Zhang B, Pirmoradian M, Zubarev R, Käll L
Mol. Cell Proteomics 16 (5) 936-948 [2017-05-00; online 2017-03-16]
Most implementations of mass spectrometry-based proteomics involve enzymatic digestion of proteins, expanding the analysis to multiple proteolytic peptides for each protein. Currently, there is no consensus of how to summarize peptides' abundances to protein concentrations, and such efforts are complicated by the fact that error control normally is applied to the identification process, and do not directly control errors linking peptide abundance measures to protein concentration. Peptides resulting from suboptimal digestion or being partially modified are not representative of the protein concentration. Without a mechanism to remove such unrepresentative peptides, their abundance adversely impacts the estimation of their protein's concentration. Here, we present a relative quantification approach, Diffacto, that applies factor analysis to extract the covariation of peptides' abundances. The method enables a weighted geometrical average summarization and automatic elimination of incoherent peptides. We demonstrate, based on a set of controlled label-free experiments using standard mixtures of proteins, that the covariation structure extracted by the factor analysis accurately reflects protein concentrations.
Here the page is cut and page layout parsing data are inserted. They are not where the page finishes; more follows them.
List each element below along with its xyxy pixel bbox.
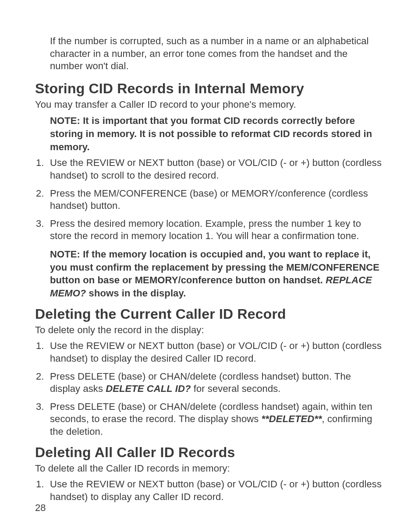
list-item: Press DELETE (base) or CHAN/delete (cord…: [35, 401, 383, 438]
heading-deleting-current: Deleting the Current Caller ID Record: [35, 306, 383, 322]
heading-deleting-all: Deleting All Caller ID Records: [35, 444, 383, 461]
note-block: NOTE: If the memory location is occupied…: [50, 248, 383, 300]
document-page: If the number is corrupted, such as a nu…: [0, 0, 418, 532]
ordered-list: Use the REVIEW or NEXT button (base) or …: [35, 478, 383, 503]
intro-paragraph: If the number is corrupted, such as a nu…: [50, 35, 383, 73]
item-text: Use the REVIEW or NEXT button (base) or …: [50, 340, 382, 364]
note-block: NOTE: It is important that you format CI…: [50, 114, 383, 153]
note-text: shows in the display.: [86, 288, 186, 299]
page-number: 28: [35, 502, 46, 514]
item-emphasis: DELETE CALL ID?: [106, 383, 191, 394]
ordered-list: Use the REVIEW or NEXT button (base) or …: [35, 157, 383, 243]
paragraph: To delete all the Caller ID records in m…: [35, 462, 383, 475]
list-item: Use the REVIEW or NEXT button (base) or …: [35, 157, 383, 182]
paragraph: You may transfer a Caller ID record to y…: [35, 99, 383, 111]
ordered-list: Use the REVIEW or NEXT button (base) or …: [35, 340, 383, 438]
item-emphasis: **DELETED**: [262, 413, 322, 424]
list-item: Press DELETE (base) or CHAN/delete (cord…: [35, 370, 383, 395]
heading-storing-cid: Storing CID Records in Internal Memory: [35, 81, 383, 97]
list-item: Use the REVIEW or NEXT button (base) or …: [35, 340, 383, 365]
list-item: Press the desired memory location. Examp…: [35, 218, 383, 243]
list-item: Press the MEM/CONFERENCE (base) or MEMOR…: [35, 187, 383, 212]
list-item: Use the REVIEW or NEXT button (base) or …: [35, 478, 383, 503]
paragraph: To delete only the record in the display…: [35, 324, 383, 337]
item-text: for several seconds.: [191, 383, 280, 394]
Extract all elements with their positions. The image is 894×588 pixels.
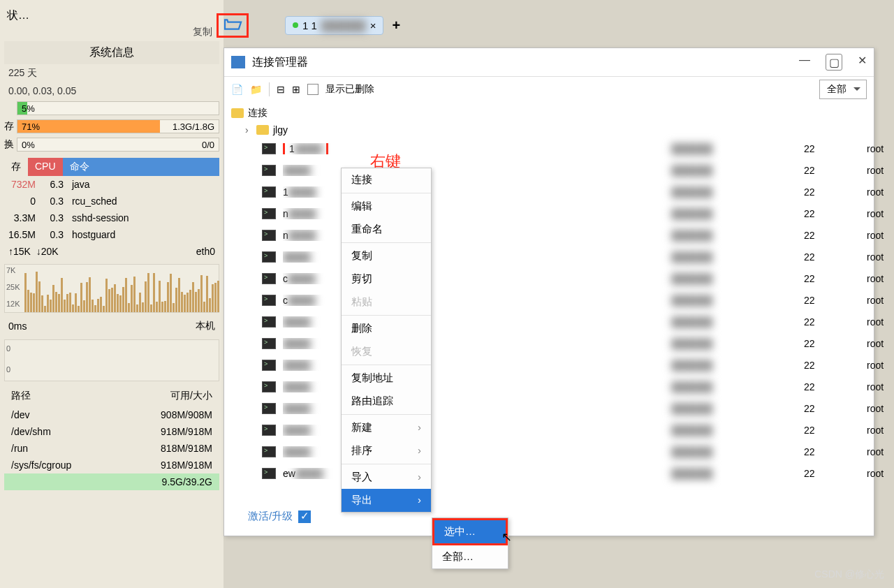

In the 1% peptide-spectrum match-level FDR data set, as many as 11% of the peptides have abundance differences incoherent with the other peptides attributed to the same protein. If not controlled, such contradicting peptide abundance have a severe impact on protein quantifications. When adding the quantities of each protein's three most abundant peptides, we note as many as 14% of the proteins being estimated as having a negative correlation with their actual concentration differences between samples. Diffacto reduced the amount of such obviously incorrectly quantified proteins to 1.6%. Furthermore, by analyzing clinical data sets from two breast cancer studies, our method revealed the persistent proteomic signatures linked to three subtypes of breast cancer. We conclude that Diffacto can facilitate the interpretation and enhance the utility of most types of proteomics data.